§ Listed records
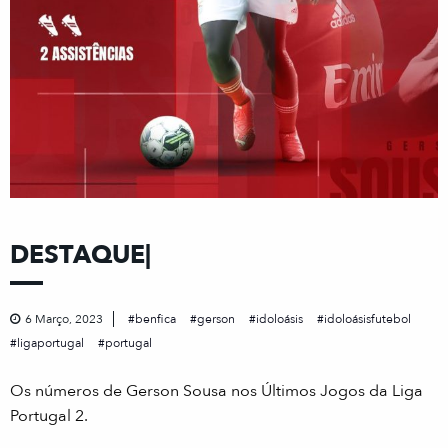
DESTAQUE|
6 Março, 2023
benfica
gerson
idoloásis
idoloásisfutebol
ligaportugal
portugal
Os números de Gerson Sousa nos Últimos Jogos da Liga
Portugal 2.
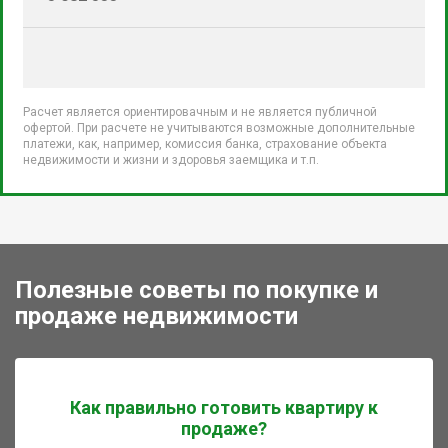
Расчет является ориентировачным и не является публичной
офертой. При расчете не учитываются возможные дополнительные
платежи, как, например, комиссия банка, страхование объекта
недвижимости и жизни и здоровья заемщика и т.п.
Полезные советы по покупке и
продаже недвижимости
Как правильно готовить квартиру к
продаже?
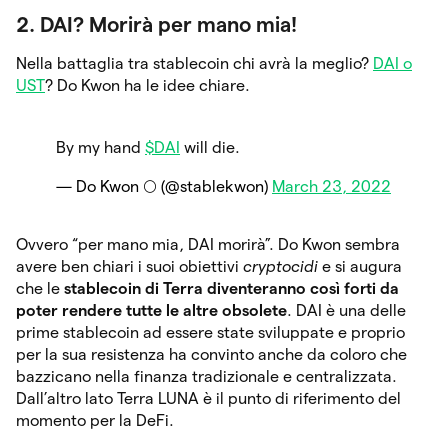
2. DAI? Morirà per mano mia!
Nella battaglia tra stablecoin chi avrà la meglio?
DAI o
UST
? Do Kwon ha le idee chiare.
By my hand
$DAI
will die.
— Do Kwon 🌕 (@stablekwon)
March 23, 2022
Ovvero “per mano mia, DAI morirà”. Do Kwon sembra
avere ben chiari i suoi obiettivi
cryptocidi
e si augura
che le
stablecoin di Terra diventeranno così forti da
poter rendere tutte le altre obsolete
. DAI è una delle
prime stablecoin ad essere state sviluppate e proprio
per la sua resistenza ha convinto anche da coloro che
bazzicano nella finanza tradizionale e centralizzata.
Dall’altro lato Terra LUNA è il punto di riferimento del
momento per la DeFi.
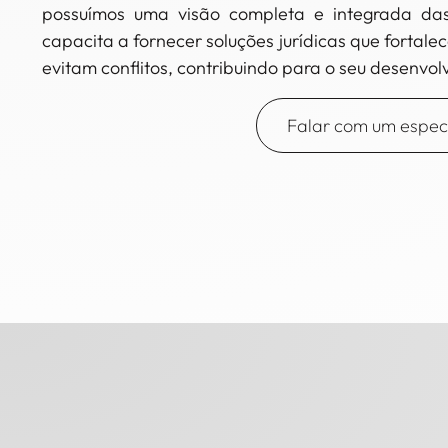
possuímos uma visão completa e integrada das 
capacita a fornecer soluções jurídicas que fortalec
evitam conflitos, contribuindo para o seu desenvol
Falar com um especi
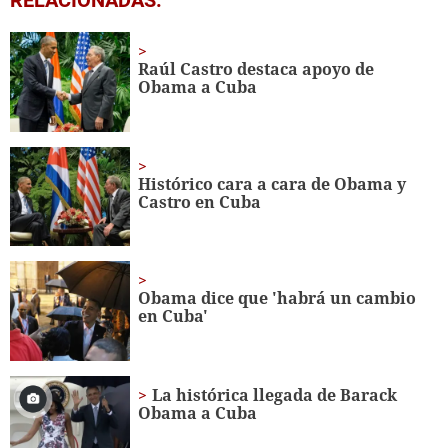
seconds
of
45
seconds
Raúl Castro destaca apoyo de
Obama a Cuba
Histórico cara a cara de Obama y
Castro en Cuba
Obama dice que 'habrá un cambio
en Cuba'
La histórica llegada de Barack
Obama a Cuba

§ Task instructions
The answer is the complete set of records, copied exactly, with pictures omitted.

§ Expected answer
DESTAQUE|
6 Março, 2023
benfica
gerson
idoloásis
idoloásisfutebol
ligaportugal
portugal
Os números de Gerson Sousa nos Últimos Jogos da Liga
Portugal 2.
Расчет является ориентировачным и не является публичной
офертой. При расчете не учитываются возможные дополнительные
платежи, как, например, комиссия банка, страхование объекта
недвижимости и жизни и здоровья заемщика и т.п.
Полезные советы по покупке и
продаже недвижимости
Как правильно готовить квартиру к
продаже?
2. DAI? Morirà per mano mia!
Nella battaglia tra stablecoin chi avrà la meglio?
DAI o
UST
? Do Kwon ha le idee chiare.
By my hand
$DAI
will die.
— Do Kwon 🌕 (@stablekwon)
March 23, 2022
Ovvero “per mano mia, DAI morirà”. Do Kwon sembra
avere ben chiari i suoi obiettivi
cryptocidi
e si augura
che le
stablecoin di Terra diventeranno così forti da
poter rendere tutte le altre obsolete
. DAI è una delle
prime stablecoin ad essere state sviluppate e proprio
per la sua resistenza ha convinto anche da coloro che
bazzicano nella finanza tradizionale e centralizzata.
Dall’altro lato Terra LUNA è il punto di riferimento del
momento per la DeFi.
possuímos uma visão completa e integrada das 
capacita a fornecer soluções jurídicas que fortalec
evitam conflitos, contribuindo para o seu desenvol
Falar com um especi
seconds
of
45
seconds
Raúl Castro destaca apoyo de
Obama a Cuba
Histórico cara a cara de Obama y
Castro en Cuba
Obama dice que 'habrá un cambio
en Cuba'
La histórica llegada de Barack
Obama a Cuba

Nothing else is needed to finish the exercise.